Bayernets works on CO2 start-up network

06/30/2023

Source: Energy & Management Powernews

The long-distance gas network operator Bayernets is examining the conditions for a CO2 network in southern Germany. A feasibility study is to help.

On paper, the CO2 start-up network is already in place. It is to run from Rosenheim to the Upper Bavarian chemical triangle to Burghausen and then further to Austria towards Linz. Almost 250 kilometers of pipeline would have to be built. But who needs a CO2 network? "Industry," says Richard Unterseer, head of Bayernets' grid management division, in an interview with the editorial team.

In 2045, Germany wants to operate in a climate-neutral manner, and the state of Bavaria even from 2040. But even after that, so-called unavoidable CO2 emissions will occur. "Particularly in the production of lime and cement, process-related CO2 emissions are released," Unterseer said. The chemical industry and waste incineration plants (MVA) also produce unavoidable CO2 emissions. This is where Bayernets' concept comes in. It wants to point thereby the entrance into a future CO2 cycle economy.

The resulting CO2 is not to arrive after all into the atmosphere. One option is to store the CO2 in underground reservoirs after capture (carbon capture and storage, CCS). An even more sustainable option is to use it as a raw material in industry after capture (carbon capture and utilization, CCU). In both cases, the CO2 usually has to be transported to the storage facility or to the industrial plant. This requires pipelines.

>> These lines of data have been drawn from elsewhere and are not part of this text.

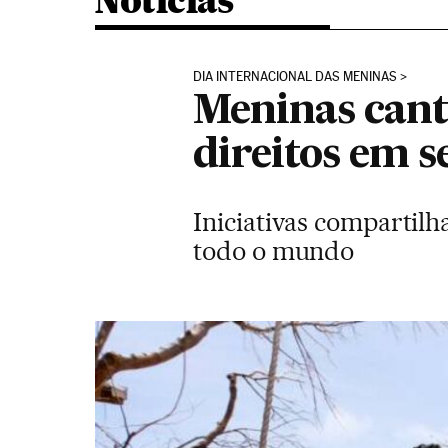
Noticias
DIA INTERNACIONAL DAS MENINAS
Meninas cant
direitos em s
Iniciativas compartil
todo o mundo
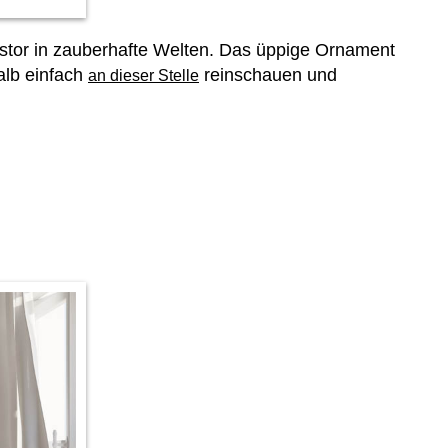
tor in zauberhafte Welten. Das üppige Ornament
alb einfach
reinschauen und
an dieser Stelle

With the cement manufacturer Rohrdorfer, Bayernets is therefore examining the construction of a pipeline to transport carbon dioxide in southern Bavaria. In a feasibility study, the two partners want to determine what it would take to connect the cement plant at the Rohrdorf site near Rosenheim with potential CO2 users in the Bavarian chemical triangle in Burghausen. The distance between the two sites is around 80 kilometers.

With a CO2 network, new ground is being broken

This is breaking absolutely new ground, Unterseer said. The feasibility study is to clarify a lot of technical and regulatory questions:

- What quality or purity should or must the CO2 have for transport?
- Which materials are used in pipeline construction?
- Where can the gas be stored temporarily?
- Where are possible customers ready?
- What about the legal framework of a CO2 pipeline in Germany as in Austria?

"Due to existing pipeline routes and the operational organization, gas network operators are ideal partners for the development of a CO2 transport network," Bayernets Managing Director Matthias Jenn is quoted in a statement. The planned CO2 pipeline would be a new construction along existing routes, where Bayernets could draw on existing infrastructure, according to the plan.

Bayernets, as the network company of Bayerngas, which in turn is majority-owned by Stadtwerke München, would also like to deliberately bring the issue to the public's attention via the feasibility study. "We have already held some talks with stakeholders," Unterseer said. These include the Austrian gas grid operators and the responsible ministries of economics and the environment in Bavaria and Austria. He added that the company is also in contact with trade associations. The interest is great, Unterseer said.

If you look at the map again, you can see that the planned CO2 network is to run in a further stage westward past Munich and Augsburg to Ulm. Another strand could go from Ingolstadt to Regensburg.

In northern Germany, the transmission system operator Open Grid Europe (OGE) is also planning a CO2 network. There, too, it is a completely independent transport network. Initially, a total length of 1,000 kilometers is planned.

OGE would like to use the Wilhelmshaven site as a CO2 hub. From there, the CO2 could be transported and injected into depleted natural gas fields in the North Sea.

The possibility of connecting the Bavarian CO2 network there would lend itself to "A connection to a national CO2 backbone as well as international expansion routes enable supra-regional linking with other places where CO2 is produced and used as well as potential permanent storage sites," Bayernets says.